- _Exercise_
Among the entries below, find each line with "sale" and show it.

- _Given records_

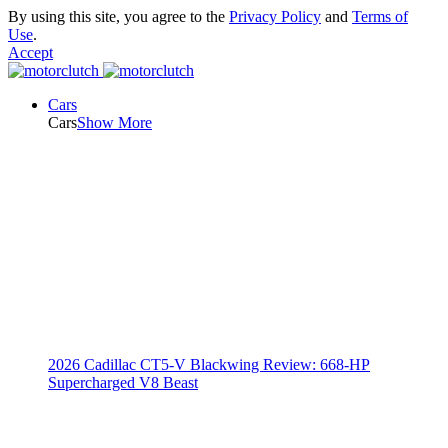
By using this site, you agree to the
Privacy Policy
and
Terms of
Use
.
Accept
Cars
Cars
Show More
2026 Cadillac CT5-V Blackwing Review: 668-HP
Supercharged V8 Beast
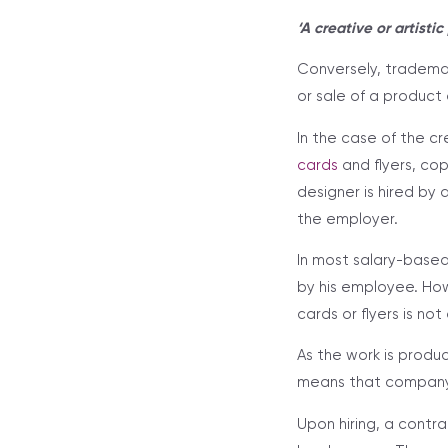
‘A creative or artisti
Conversely, trademar
or sale of a product 
In the case of the c
cards
and flyers, co
designer is hired by
the employer.
In most salary-base
by his employee. How
cards or flyers is n
As the work is produc
means that company i
Upon hiring, a cont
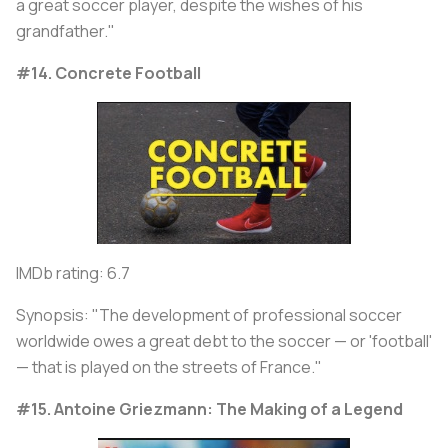
a great soccer player, despite the wishes of his
grandfather."
#14. Concrete Football
IMDb rating: 6.7
Synopsis: "The development of professional soccer
worldwide owes a great debt to the soccer — or 'football'
— that is played on the streets of France."
#15. Antoine Griezmann: The Making of a Legend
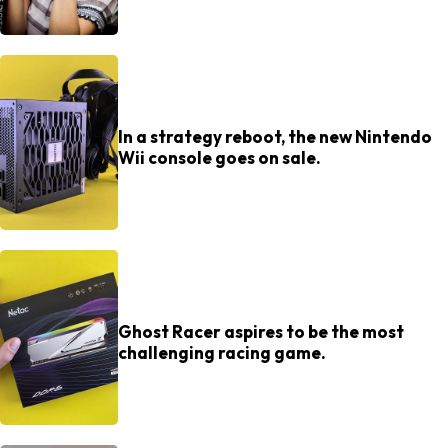
In a strategy reboot, the new Nintendo
Wii console goes on sale.
Ghost Racer aspires to be the most
challenging racing game.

- _Exercise solution_
or sale of a product 
Wii console goes on sale.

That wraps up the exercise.